The expected answer is every line from the material below that has the word "more".

╭──

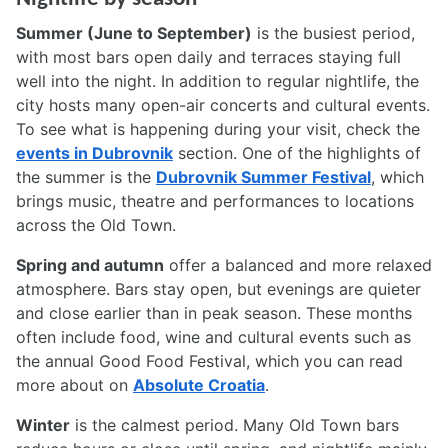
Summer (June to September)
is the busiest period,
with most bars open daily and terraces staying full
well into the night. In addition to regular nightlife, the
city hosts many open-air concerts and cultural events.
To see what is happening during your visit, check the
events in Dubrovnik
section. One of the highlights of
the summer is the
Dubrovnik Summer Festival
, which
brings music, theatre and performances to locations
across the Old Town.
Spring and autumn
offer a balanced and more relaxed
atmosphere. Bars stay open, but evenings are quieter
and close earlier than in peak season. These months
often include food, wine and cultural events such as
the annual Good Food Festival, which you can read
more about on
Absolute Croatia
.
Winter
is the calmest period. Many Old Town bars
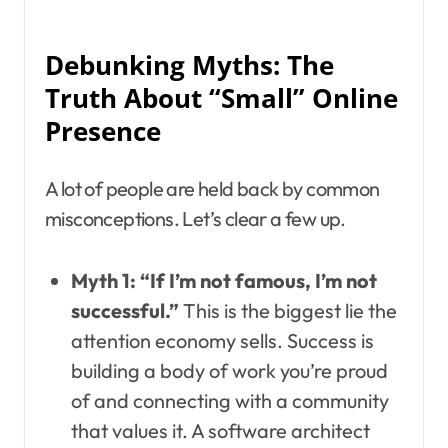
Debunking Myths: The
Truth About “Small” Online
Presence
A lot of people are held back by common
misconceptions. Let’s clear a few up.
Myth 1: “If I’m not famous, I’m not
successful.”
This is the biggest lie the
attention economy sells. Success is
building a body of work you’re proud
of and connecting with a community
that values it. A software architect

╰──
╭──

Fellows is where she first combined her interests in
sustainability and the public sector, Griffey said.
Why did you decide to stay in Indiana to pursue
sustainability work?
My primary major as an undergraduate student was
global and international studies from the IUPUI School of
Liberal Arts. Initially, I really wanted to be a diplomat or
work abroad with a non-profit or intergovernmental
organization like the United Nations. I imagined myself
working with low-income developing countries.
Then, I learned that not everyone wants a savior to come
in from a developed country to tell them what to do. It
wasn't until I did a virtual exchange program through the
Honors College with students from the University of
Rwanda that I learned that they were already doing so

╰──

• Reply:
offer a balanced and more relaxed
more about on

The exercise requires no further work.